Palabras clave: Primera Guerra Mundial. Alsacia-Lorena. Imaginario. Postales. Comunicación.

Introdução

A França só terá um pensamento: reconstituir as suas forças, reunir a sua energia, alimentar a sua ira sagrada, levar a nova geração a formar um exército de todo um povo, trabalhar sem cessar, estudar os métodos e práticas dos nossos inimigos, para se tornar de novo uma grande Força, a França de 1792, a França de uma ideia com uma espada. Então um dia será irresistível. Então reconquistará a Alsácia e a Lorena Victor Hugo (apud TUCHMAN, 1964, p.41).

Na passagem do século 19 ao 20, a prática de enviar cartões postais, e o prazer de recebê-los ou, simplesmente, colecioná-los, difundiram-se pelo mundo ocidental. Sua popularidade chegou a tal ponto que o período que vai de 1900 a meados da década de 1920 tem sido denominado de a "Era de Ouro dos Cartões Postais" (VIEWPOINT, 2010, p.3; KOSSOY, 2002, p.64-65).

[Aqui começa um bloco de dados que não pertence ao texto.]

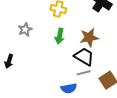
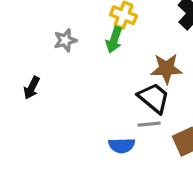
green arrow: (60, 36) -> (114, 40), moved

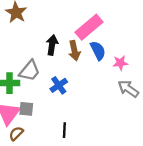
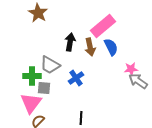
pink star: (120, 63) -> (131, 69), moved
gray trapezoid: (30, 71) -> (50, 65), turned 80
gray square: (26, 109) -> (44, 88), moved

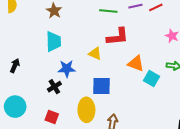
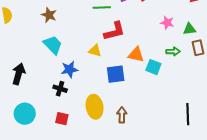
cyan trapezoid: (53, 41) -> (53, 45), turned -35
black arrow: (15, 66) -> (19, 74), size x1.5
blue square: (102, 86) -> (116, 74), moved
black cross: (54, 87) -> (60, 89), turned -32

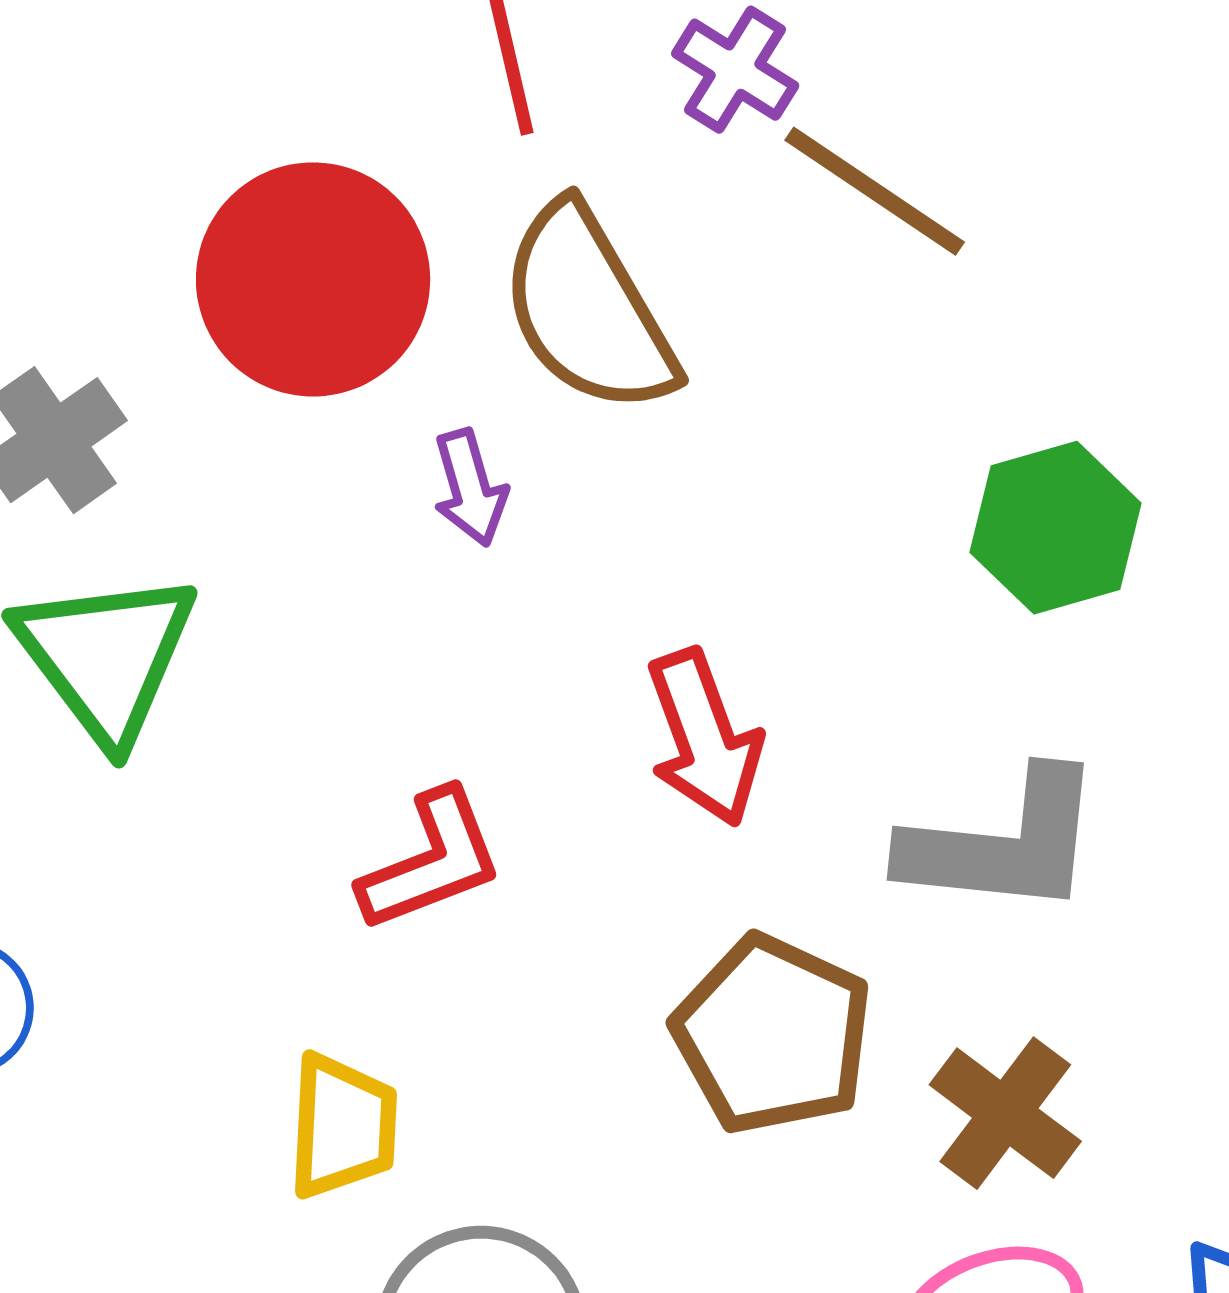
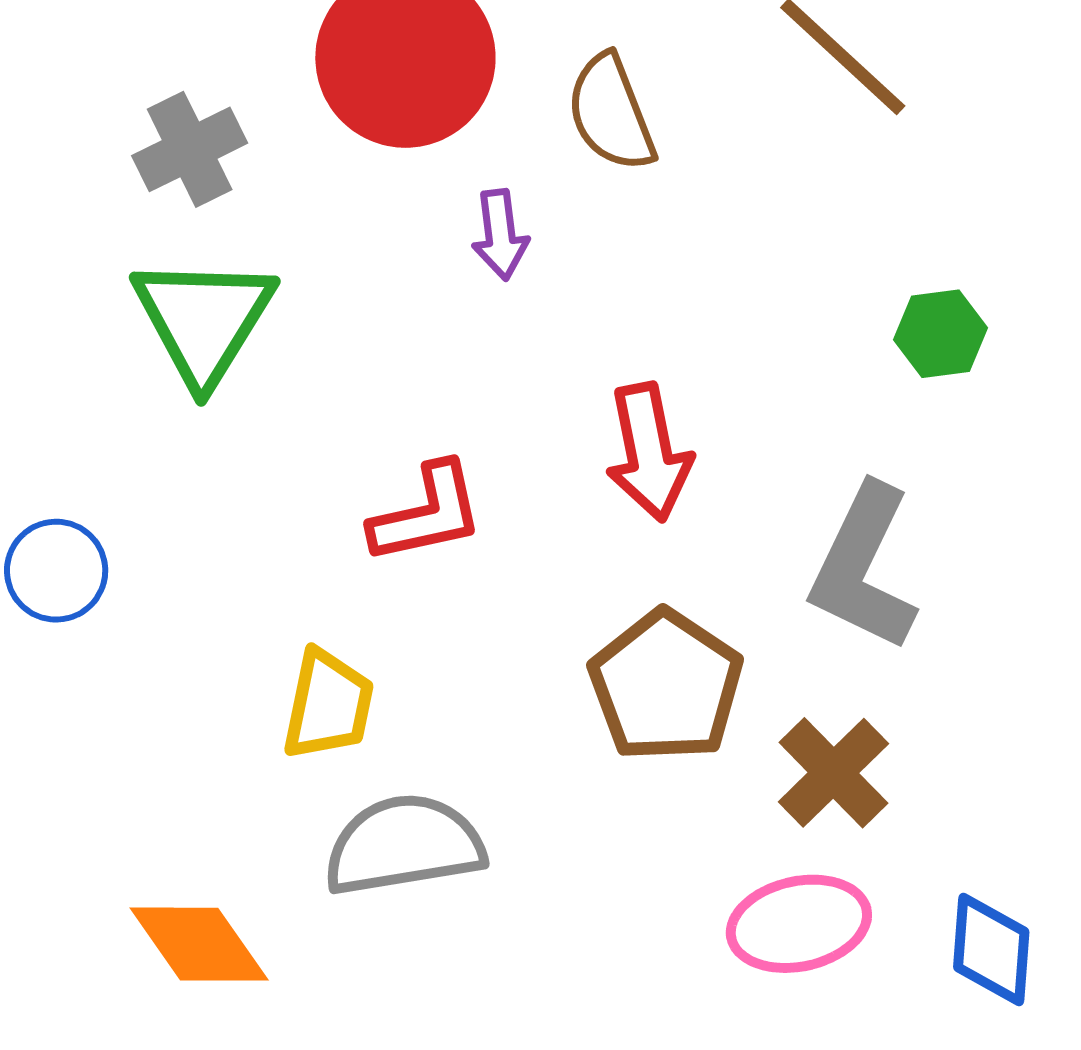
brown semicircle: (588, 309) -> (611, 113), size x0.7
green hexagon: (1055, 528) -> (941, 334), size x0.7
gray L-shape: (1003, 843) -> (864, 568), turned 101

Assim, o número de postais produzidos em países como a Alemanha, a França, a Inglaterra e a Bélgica já era contado aos milhões na Europa das primeiras décadas do século 20. Liderando tal indústria, a França teria produzido mais de 120 milhões deles apenas no ano de 1910. A Belle Époque se rendia aos encantos proporcionados por aqueles pequenos retângulos de cartolina que veiculavam mensagens, tanto impressas – na forma de imagens e textos –, quanto manuscritas.

Naqueles tempos, a expressão cartão-postal tendeu a ser empregada como sinônimo de belas imagens de pontos turísticos, de paisagens, ou vistas urbanas (VELLOSO, 2001, p.698). No entanto, indo muito além, os postais tendiam ainda a apresentar imagens – portanto, mensagens – com conteúdo político, propagandístico, humorístico, erótico, entre outras possibilidades. É o que se observa na França dos anos iniciais do século 20. No período que antecede a Primeira Guerra Mundial (1914-1918), ou Grande Guerra, como foi então denominada, postais produzidos no país e exibindo conteúdo patriótico e belicista obtiveram ampla difusão.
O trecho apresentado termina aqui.